The governing bodies of golf are looking to perhaps limit the affect technology can have on the game of golf in order to make it more challenging and avoid the possibility of some our most iconic golf courses becoming obsolete due to the length golfers are now hitting the ball.
Personally, I think that the technology is making the game more interesting and less annoying for the average golfer who is benefitting from the advances in club design and ball manufacturing. However, at the top level of the game I think that technology plays only a small part in the bigger picture.
When I started watching golf on the TV, I was in awe of the likes of Severiano Ballesteros, Greg Norman, Nick Faldo, Colin Montgomerie and Tom Watson, to name a few. They had a skill set that today´s modern golfers just don´t seem to possess. They could work a ball, they wanted to move the ball to suit the course that they were playing. They had imagination that got them round the golf course is a few shots as possible.
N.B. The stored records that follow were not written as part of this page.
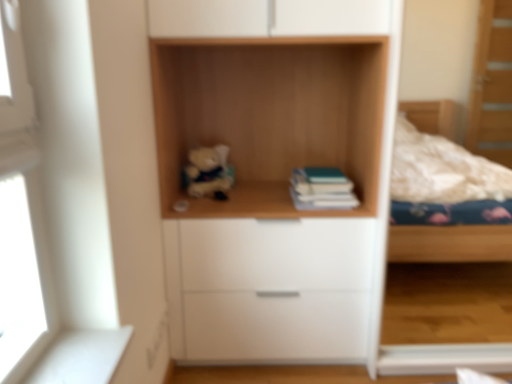 Question: Considering the relative sizes of wooden shelf at center and white matte drawer at center in the image provided, is wooden shelf at center smaller than white matte drawer at center?

Choices:
 (A) yes
 (B) no

Answer: (A)

Question: From a real-world perspective, is wooden shelf at center positioned under white matte drawer at center based on gravity?

Choices:
 (A) no
 (B) yes

Answer: (A)

Question: Is wooden shelf at center placed right next to white matte drawer at center?

Choices:
 (A) yes
 (B) no

Answer: (B)

Question: Considering the relative sizes of wooden shelf at center and white matte drawer at center in the image provided, is wooden shelf at center shorter than white matte drawer at center?

Choices:
 (A) yes
 (B) no

Answer: (A)

Question: Would you consider wooden shelf at center to be distant from white matte drawer at center?

Choices:
 (A) no
 (B) yes

Answer: (A)

Question: Can you confirm if wooden shelf at center is bigger than white matte drawer at center?

Choices:
 (A) yes
 (B) no

Answer: (B)

Question: From the image's perspective, is white matte drawer at center located beneath soft plush bear at center?

Choices:
 (A) no
 (B) yes

Answer: (B)

Question: From a real-world perspective, is white matte drawer at center located beneath soft plush bear at center?

Choices:
 (A) no
 (B) yes

Answer: (B)

Question: Considering the relative sizes of white matte drawer at center and soft plush bear at center in the image provided, is white matte drawer at center thinner than soft plush bear at center?

Choices:
 (A) no
 (B) yes

Answer: (A)

Question: Is white matte drawer at center turned away from soft plush bear at center?

Choices:
 (A) no
 (B) yes

Answer: (A)

Question: Is white matte drawer at center closer to camera compared to soft plush bear at center?

Choices:
 (A) yes
 (B) no

Answer: (A)

Question: Is white matte drawer at center not near soft plush bear at center?

Choices:
 (A) no
 (B) yes

Answer: (A)

Question: Is soft plush bear at center facing away from white matte drawer at center?

Choices:
 (A) yes
 (B) no

Answer: (B) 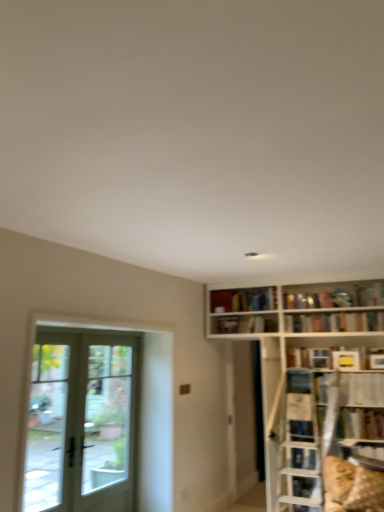 Question: Can you confirm if yellow matte bookshelf at upper right, which appears as the fourth book when viewed from the top, is bigger than white plastic shelf at upper right?

Choices:
 (A) no
 (B) yes

Answer: (A)

Question: Considering the relative sizes of yellow matte bookshelf at upper right, which appears as the fourth book when viewed from the top, and white plastic shelf at upper right in the image provided, is yellow matte bookshelf at upper right, which appears as the fourth book when viewed from the top, taller than white plastic shelf at upper right?

Choices:
 (A) no
 (B) yes

Answer: (A)

Question: From the image's perspective, is yellow matte bookshelf at upper right, positioned as the second book in bottom-to-top order, beneath white plastic shelf at upper right?

Choices:
 (A) no
 (B) yes

Answer: (A)

Question: Is yellow matte bookshelf at upper right, which appears as the fourth book when viewed from the top, at the right side of white plastic shelf at upper right?

Choices:
 (A) no
 (B) yes

Answer: (A)

Question: Is yellow matte bookshelf at upper right, placed as the fourth book when sorted from left to right, aimed at white plastic shelf at upper right?

Choices:
 (A) yes
 (B) no

Answer: (B)

Question: From the image's perspective, is yellow matte bookshelf at upper right, which appears as the fourth book when viewed from the top, on top of white plastic shelf at upper right?

Choices:
 (A) yes
 (B) no

Answer: (A)

Question: Considering the relative sizes of white matte bookshelf at upper center, the fifth book when ordered from right to left, and white glass door at left in the image provided, is white matte bookshelf at upper center, the fifth book when ordered from right to left, wider than white glass door at left?

Choices:
 (A) yes
 (B) no

Answer: (B)

Question: Is white matte bookshelf at upper center, which ranks as the first book in left-to-right order, further to the viewer compared to white glass door at left?

Choices:
 (A) no
 (B) yes

Answer: (B)

Question: Is white matte bookshelf at upper center, marked as the 3th book in a bottom-to-top arrangement, with white glass door at left?

Choices:
 (A) no
 (B) yes

Answer: (A)

Question: Is white matte bookshelf at upper center, which ranks as the first book in left-to-right order, aimed at white glass door at left?

Choices:
 (A) no
 (B) yes

Answer: (A)

Question: Does white matte bookshelf at upper center, which ranks as the first book in left-to-right order, have a lesser height compared to white glass door at left?

Choices:
 (A) yes
 (B) no

Answer: (A)

Question: From a real-world perspective, is white matte bookshelf at upper center, marked as the 3th book in a bottom-to-top arrangement, physically below white glass door at left?

Choices:
 (A) no
 (B) yes

Answer: (A)

Question: Considering the relative sizes of white plastic shelf at upper right and yellow matte bookshelf at upper right, positioned as the second book in bottom-to-top order, in the image provided, is white plastic shelf at upper right thinner than yellow matte bookshelf at upper right, positioned as the second book in bottom-to-top order,?

Choices:
 (A) no
 (B) yes

Answer: (A) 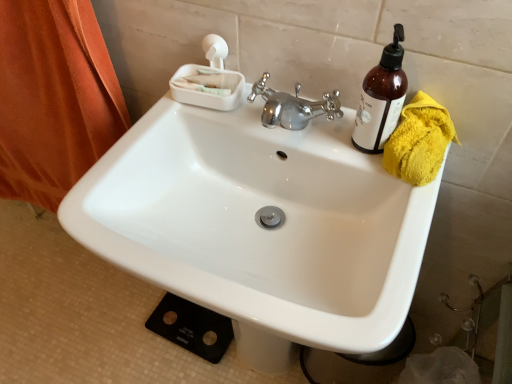 In order to click on vacant space that is in between white glossy sink at center and orange fabric at left in this screenshot , I will do `click(103, 299)`. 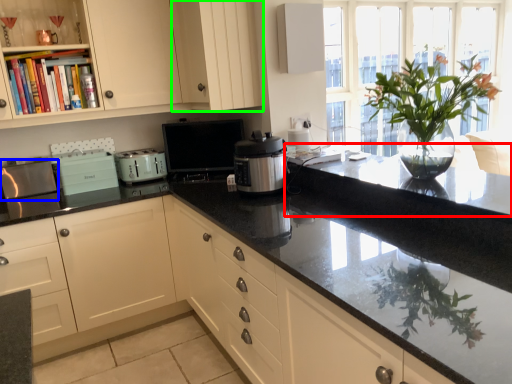 Question: Considering the real-world distances, which object is farthest from countertop (highlighted by a red box)? appliance (highlighted by a blue box) or cabinetry (highlighted by a green box)?

Choices:
 (A) appliance
 (B) cabinetry

Answer: (A) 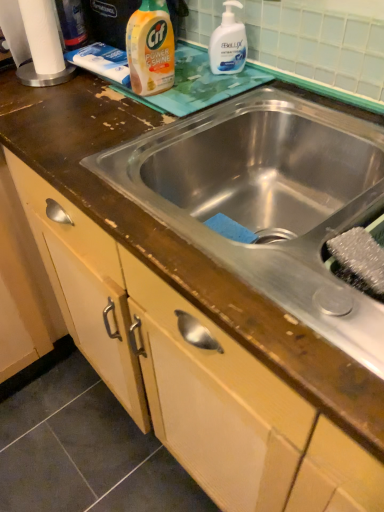 The height and width of the screenshot is (512, 384). I want to click on yellow plastic bottle at upper center, marked as the first cleaning product in a left-to-right arrangement, so click(150, 48).

What are the coordinates of `stainless steel sink at center` in the screenshot? It's located at (268, 200).

At what (x,y) coordinates should I click in order to perform the action: click on white paper towel at upper left. Please return your answer as a coordinate pair (x, y). This screenshot has width=384, height=512. Looking at the image, I should click on (42, 36).

Which object is closer to the camera taking this photo, stainless steel sink at center or white glossy hand soap at upper right, which ranks as the second cleaning product in left-to-right order?

stainless steel sink at center is in front.

Considering the relative positions of stainless steel sink at center and white glossy hand soap at upper right, the first cleaning product when ordered from right to left, in the image provided, is stainless steel sink at center to the left or to the right of white glossy hand soap at upper right, the first cleaning product when ordered from right to left,?

stainless steel sink at center is positioned on white glossy hand soap at upper right, the first cleaning product when ordered from right to left,'s right side.

Is point (196, 148) positioned behind point (227, 54)?

No, it is not.

Is stainless steel sink at center positioned with its back to white glossy hand soap at upper right, the first cleaning product when ordered from right to left?

No.

Considering the relative positions of stainless steel sink at center and white paper towel at upper left in the image provided, is stainless steel sink at center to the left of white paper towel at upper left from the viewer's perspective?

Incorrect, stainless steel sink at center is not on the left side of white paper towel at upper left.

Locate an element on the screen. toilet paper located above the stainless steel sink at center (from a real-world perspective) is located at coordinates (42, 36).

Does stainless steel sink at center turn towards white paper towel at upper left?

No, stainless steel sink at center is not aimed at white paper towel at upper left.

Looking at this image, is stainless steel sink at center positioned in front of white paper towel at upper left?

Yes, it is.

Considering the sizes of white glossy hand soap at upper right, the first cleaning product when ordered from right to left, and stainless steel sink at center in the image, is white glossy hand soap at upper right, the first cleaning product when ordered from right to left, wider or thinner than stainless steel sink at center?

In the image, white glossy hand soap at upper right, the first cleaning product when ordered from right to left, appears to be more narrow than stainless steel sink at center.

From the image's perspective, is white glossy hand soap at upper right, which ranks as the second cleaning product in left-to-right order, positioned above or below stainless steel sink at center?

white glossy hand soap at upper right, which ranks as the second cleaning product in left-to-right order, is situated higher than stainless steel sink at center in the image.

From a real-world perspective, between white glossy hand soap at upper right, the first cleaning product when ordered from right to left, and stainless steel sink at center, who is vertically higher?

In real-world perspective, white glossy hand soap at upper right, the first cleaning product when ordered from right to left, is above.

Which object is positioned more to the left, yellow plastic bottle at upper center, marked as the first cleaning product in a left-to-right arrangement, or white glossy hand soap at upper right, which ranks as the second cleaning product in left-to-right order?

yellow plastic bottle at upper center, marked as the first cleaning product in a left-to-right arrangement.

Is yellow plastic bottle at upper center, the 2th cleaning product positioned from the right, inside or outside of white glossy hand soap at upper right, the first cleaning product when ordered from right to left?

The correct answer is: outside.

Is yellow plastic bottle at upper center, marked as the first cleaning product in a left-to-right arrangement, wider than white glossy hand soap at upper right, the first cleaning product when ordered from right to left?

No.

Does yellow plastic bottle at upper center, the 2th cleaning product positioned from the right, have a greater height compared to white glossy hand soap at upper right, the first cleaning product when ordered from right to left?

Yes.

Which is behind, stainless steel sink at center or yellow plastic bottle at upper center, the 2th cleaning product positioned from the right?

Positioned behind is yellow plastic bottle at upper center, the 2th cleaning product positioned from the right.

Based on the photo, could you measure the distance between stainless steel sink at center and yellow plastic bottle at upper center, marked as the first cleaning product in a left-to-right arrangement?

stainless steel sink at center and yellow plastic bottle at upper center, marked as the first cleaning product in a left-to-right arrangement, are 12.17 inches apart.

Looking at this image, is stainless steel sink at center oriented towards yellow plastic bottle at upper center, the 2th cleaning product positioned from the right?

No.

Is stainless steel sink at center to the right of yellow plastic bottle at upper center, the 2th cleaning product positioned from the right, from the viewer's perspective?

Yes.

From a real-world perspective, which is physically below, white paper towel at upper left or stainless steel sink at center?

stainless steel sink at center.

Is white paper towel at upper left located outside stainless steel sink at center?

Indeed, white paper towel at upper left is completely outside stainless steel sink at center.

Considering the points (39, 10) and (220, 108), which point is behind, point (39, 10) or point (220, 108)?

Positioned behind is point (39, 10).

From the image's perspective, is white paper towel at upper left positioned above or below white glossy hand soap at upper right, which ranks as the second cleaning product in left-to-right order?

Clearly, from the image's perspective, white paper towel at upper left is above white glossy hand soap at upper right, which ranks as the second cleaning product in left-to-right order.

Looking at the image, does white paper towel at upper left seem bigger or smaller compared to white glossy hand soap at upper right, which ranks as the second cleaning product in left-to-right order?

In the image, white paper towel at upper left appears to be larger than white glossy hand soap at upper right, which ranks as the second cleaning product in left-to-right order.

Is white paper towel at upper left looking in the opposite direction of white glossy hand soap at upper right, which ranks as the second cleaning product in left-to-right order?

No.

Locate an element on the screen. This screenshot has width=384, height=512. the 1st cleaning product located above the stainless steel sink at center (from a real-world perspective) is located at coordinates (228, 42).

Locate an element on the screen. This screenshot has width=384, height=512. sink in front of the white paper towel at upper left is located at coordinates (268, 200).

Considering their positions, is white paper towel at upper left positioned closer to yellow plastic bottle at upper center, marked as the first cleaning product in a left-to-right arrangement, than stainless steel sink at center?

Among the two, white paper towel at upper left is located nearer to yellow plastic bottle at upper center, marked as the first cleaning product in a left-to-right arrangement.

Which object lies further to the anchor point white paper towel at upper left, white glossy hand soap at upper right, which ranks as the second cleaning product in left-to-right order, or stainless steel sink at center?

Among the two, stainless steel sink at center is located further to white paper towel at upper left.

Considering their positions, is white glossy hand soap at upper right, which ranks as the second cleaning product in left-to-right order, positioned closer to stainless steel sink at center than white paper towel at upper left?

white glossy hand soap at upper right, which ranks as the second cleaning product in left-to-right order, lies closer to stainless steel sink at center than the other object.

Looking at the image, which one is located closer to stainless steel sink at center, white paper towel at upper left or white glossy hand soap at upper right, the first cleaning product when ordered from right to left?

Among the two, white glossy hand soap at upper right, the first cleaning product when ordered from right to left, is located nearer to stainless steel sink at center.

Based on their spatial positions, is stainless steel sink at center or yellow plastic bottle at upper center, marked as the first cleaning product in a left-to-right arrangement, closer to white paper towel at upper left?

Among the two, yellow plastic bottle at upper center, marked as the first cleaning product in a left-to-right arrangement, is located nearer to white paper towel at upper left.

Considering their positions, is yellow plastic bottle at upper center, the 2th cleaning product positioned from the right, positioned further to stainless steel sink at center than white glossy hand soap at upper right, the first cleaning product when ordered from right to left?

white glossy hand soap at upper right, the first cleaning product when ordered from right to left, lies further to stainless steel sink at center than the other object.

From the image, which object appears to be farther from white paper towel at upper left, yellow plastic bottle at upper center, marked as the first cleaning product in a left-to-right arrangement, or stainless steel sink at center?

stainless steel sink at center.

Which object lies nearer to the anchor point yellow plastic bottle at upper center, marked as the first cleaning product in a left-to-right arrangement, white glossy hand soap at upper right, which ranks as the second cleaning product in left-to-right order, or white paper towel at upper left?

white glossy hand soap at upper right, which ranks as the second cleaning product in left-to-right order, is positioned closer to the anchor yellow plastic bottle at upper center, marked as the first cleaning product in a left-to-right arrangement.

You are a GUI agent. You are given a task and a screenshot of the screen. Output one action in this format:
    pyautogui.click(x=<x>, y=<y>)
    Task: Click on the cleaning product between white glossy hand soap at upper right, which ranks as the second cleaning product in left-to-right order, and stainless steel sink at center from top to bottom
    
    Given the screenshot: What is the action you would take?
    pyautogui.click(x=150, y=48)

Compare that to the greats of today, Rory Mcilroy, Justin Rose, Dustin Johnson and Brooks Koepka, all enormously powerful golfers that bully golf courses into submission as they record 4 round totals of 20 under par or more. Don´t get me wrong these guys are highly skilled, but they are power hitters rather than magicians of the beautiful game.
If we take a look at statistics, from the 90s and then the last decade, the numbers are not that different, driving distance has increased as an average, but there has always been golfers renowned for their big hitting, just as there has for their wizardry around the greens. So what is the difference.
For me it is quite obvious, the courses are getting longer, yet the scores are not changing, why?
Because in reality, courses are longer, but they are far less punishing. Fairways are wider, rough is shorter and bunkers are now considered a good miss. What the governing bodies should be looking at is course set up. With a prime example being “Le Golf Nacional” which hosted the 2018 Ryder Cup. If the worlds big hitting, powerful golfers missed the narrow fairways they were left with little choice but to hack the ball back onto the fairways.
Golf previously was a game that rewarded shot making and the ability to keep the ball in the fairway, rather than the 350-yard drive. If we do not go back to this method of course set up then regardless of the limitations we put on club manufacturers, courses will become obsolete and the game will continue to be about power rather than skill.
Average golfers may benefit more than the professionals, but even if they do the courses should not have to be lengthened, they should be maintained so that bad shots are punished and good shots rewarded.
Amateur golfers, along with professionals will have to change their mental approach to the game and practice on keeping the ball in play, which to my mind is the essence of this beautiful game.